In Europa schwanken die Raten für eine
Frühgeburt, also eine Geburt vor Vollendung der 37. Schwangerschaftswoche, laut dem aktuellen EURO-PERISTAT-Bericht aus November 2022 zwischen 5,3 und 11,3 % (EURO-PERISTAT
2022). Ein Risiko, eine behandlungsbedürftige
Frühgeborenenretinopathie zu entwickeln, haben in Deutschland aber nur Frühgeborene mit einem Gestationsalter von unter 31 Wochen oder weniger als 1500 g Geburtsgewicht oder einem komplizierten postnatalen Verlauf (Maier et al.
2021). Dieses Risiko wird ganz wesentlich von der Qualität und Verfügbarkeit neonataler
Intensivmedizin beeinflusst, insbesondere einem wohldosierten Sauerstoffmanagement.

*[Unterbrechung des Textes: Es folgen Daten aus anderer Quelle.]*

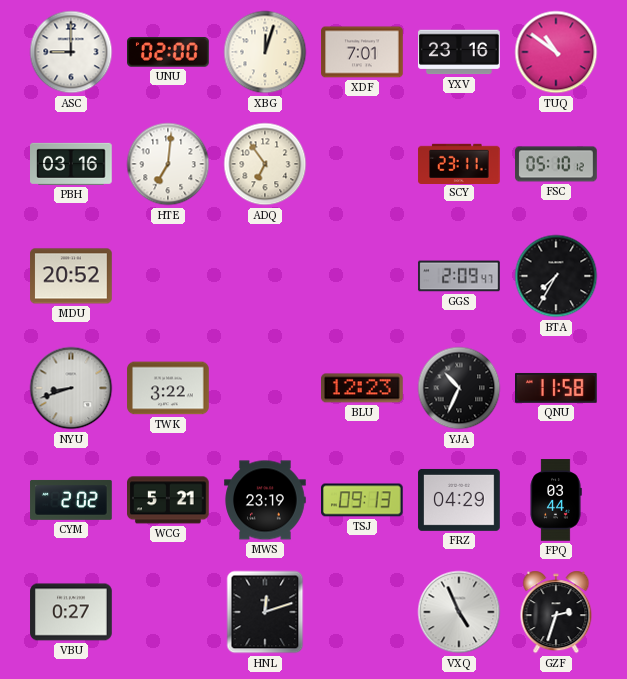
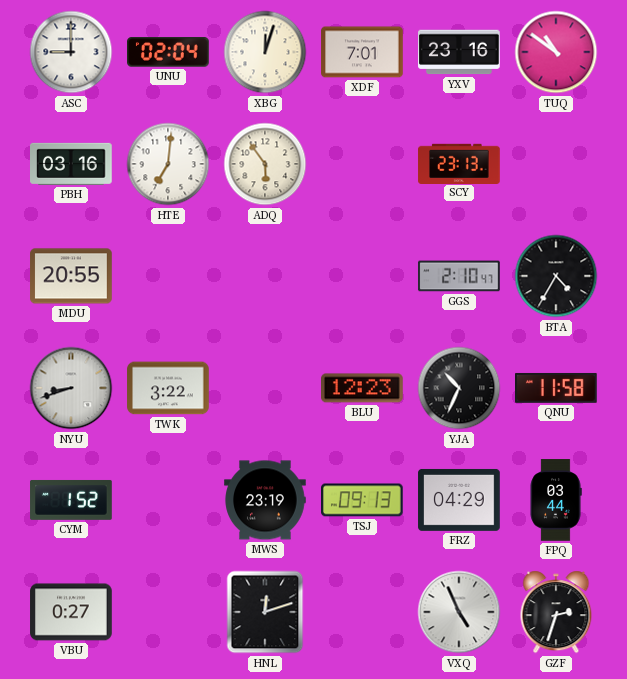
UNU: 02:00 -> 02:04
ADQ: 6:54 -> 5:54
SCY: 23:11 -> 23:13
FSC: 05:10 -> none
MDU: 20:52 -> 20:55
GGS: 2:09 -> 2:10
BTA: 7:35 -> 4:35
CYM: 2:02 -> 1:52
WCG: 5:21 -> none
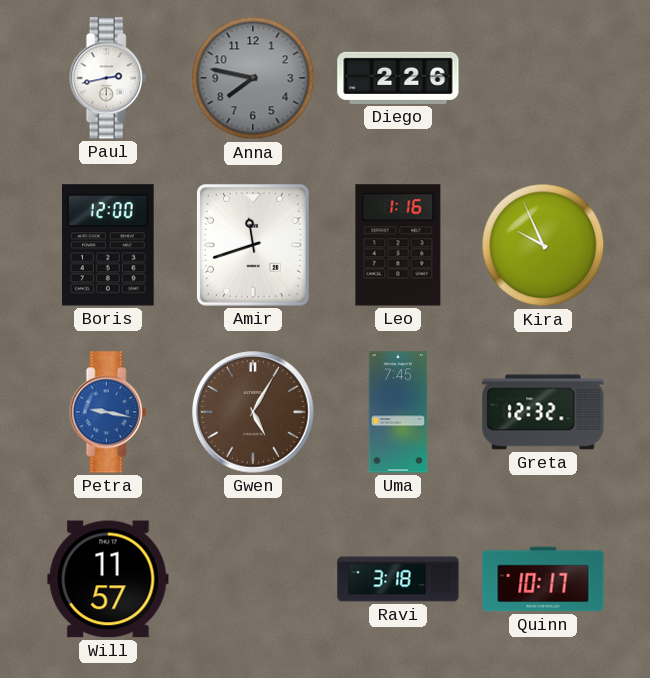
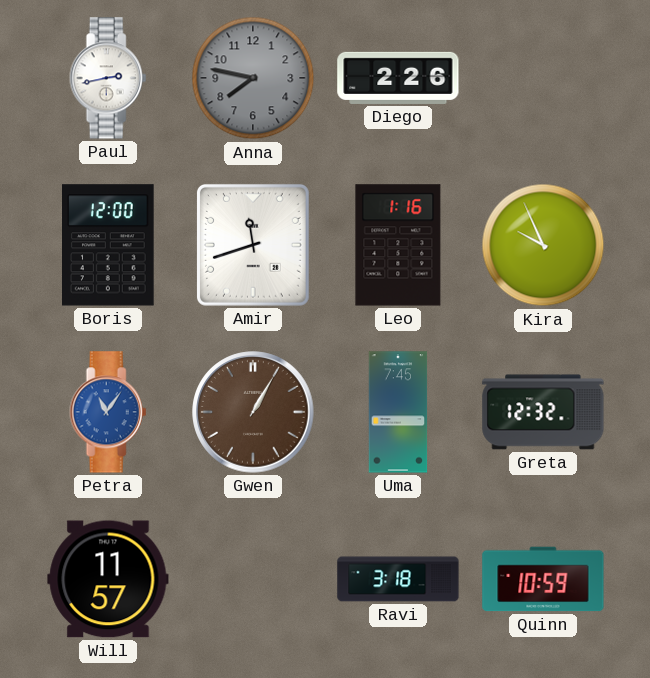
Petra: 9:17 -> 11:06
Gwen: 5:05 -> 1:05
Quinn: 10:17 -> 10:59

Daher sind die Grenzen, welche Kinder auf Frühgeborenenretinopathie gescreent werden müssen, in verschiedenen Ländern unterschiedlich festgelegt. Legt man die o. g. in Deutschland gültigen Screeningindikationen zugrunde, schwankt in Europa die Rate an Kindern, die zwischen der 22. und der 31. Schwangerschaftswoche geboren werden und/oder ein Geburtsgewicht von unter 1500 g aufweisen (und damit ein relevantes Risiko haben, eine Frühgeborenenretinopathie zu entwickeln) zwischen 0,7 und 1,3 % aller Lebendgeburten (EURO-PERISTAT
2022). Bei ca. 5 Millionen Geburten in Europa jedes Jahr gibt es also ca. 35.000 bis 65.000 Kinder, die ein relevantes Risiko dafür haben, eine Frühgeborenenretinopathie zu entwickeln. Von den Kindern, die ins ROP-Screening aufgenommen werden, entwickeln wiederrum nur ca. 3 bis 6 % (also etwa 1050 bis 3900 Kinder europaweit) ein behandlungsbedürftiges Stadium der ROP (Akman et al.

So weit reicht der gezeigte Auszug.